Funny People Review: Nice Film, Weak Comedy

August 26, 2009 by  
Filed under - Home, Film Reviews

FUNNY PEOPLE: On general release Friday 28th August 2009

There can be little doubt that the writers of the NeverEnding Story were under a great deal of pressure from day one due to the film’s title.

But unlike Judd Apatow, they didn’t have control over the title of their work.

In many ways the director of Funny People has placed a little extra pressure on himself, and although some might call his latest film an important side-step to the genre of comic-drama, it seems to have more in common with a comedy misstep.

40 Year Old Virgin and Knocked Up were not razor-sharp, but they had enough snugly clever banter to make them very and quite funny.

This movie malaise sees Hollywood’s new golden boy place more emphasis on mature themes such as mortality and deep-regret, while somehow managing to lower the comedy bar substantially – you would receive less penis humour if you commissioned a group of six-year-old boys to write a script.

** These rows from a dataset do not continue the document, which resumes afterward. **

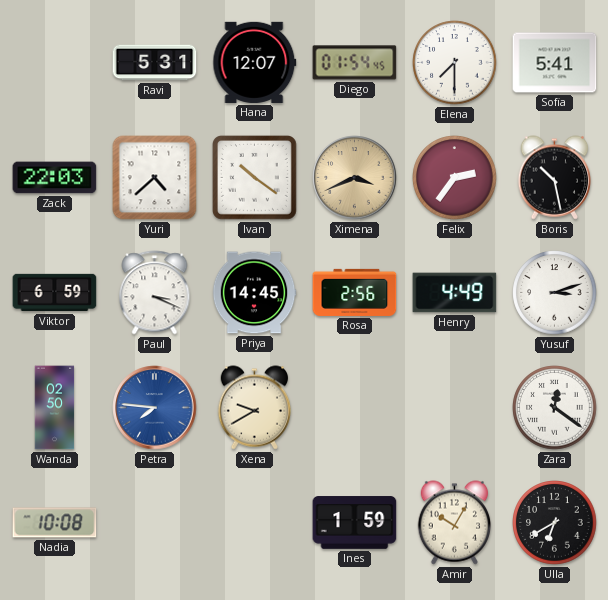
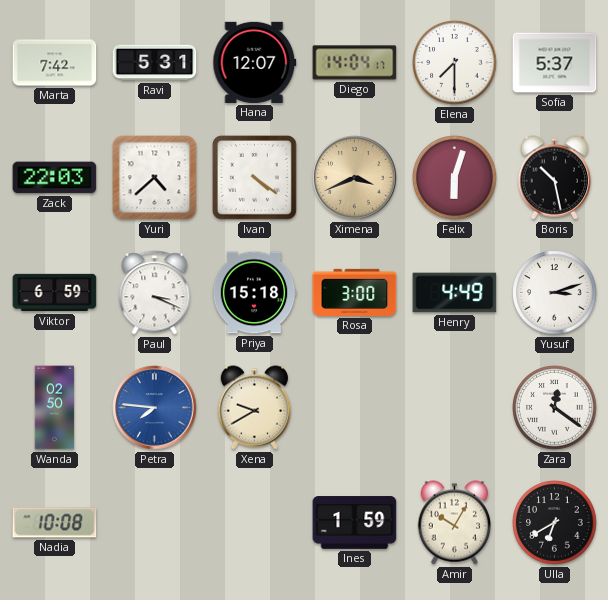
Marta: none -> 7:42
Diego: 01:54 -> 14:04
Sofia: 5:41 -> 5:37
Ivan: 10:21 -> 4:21
Felix: 2:36 -> 6:03
Priya: 14:45 -> 15:18
Rosa: 2:56 -> 3:00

Funny People revolves around George Simmons (Sandler), a wildly successful but self-absorbed and lonely comedian-slash-actor who has starred in a number of successful low-brow comedy films. As the film opens, he discovers that he has a rare form of leukemia and is given little chance of survival.

When he meets Ira Wright (Rogan), a young comedian dreaming of the big-time, a depressed George asks Ira to do some writing for an upcoming show, before hiring him as an assistant and eventually telling him and no-one else of his terminal condition.

Cue an inevitable emotional journey. There’s nothing wrong with that, but a short-cut would have been helpful – at nearly two-and-a-half hours, this film begins to drag somewhat.

To heighten the defining characteristic of mediocrity, a strong supporting cast featuring a chronically under-used Jonah Hill, struggles to deliver the laughs needed to propel a heavy storyline.

Although Apatow will suggest that he took his foot from the comedy-gas to move this film in a different direction, it’s a shame to see a witty formula so carelessly dismantled.

The film’s promoter called it an emotionally intelligent film – but I just wanted to laugh.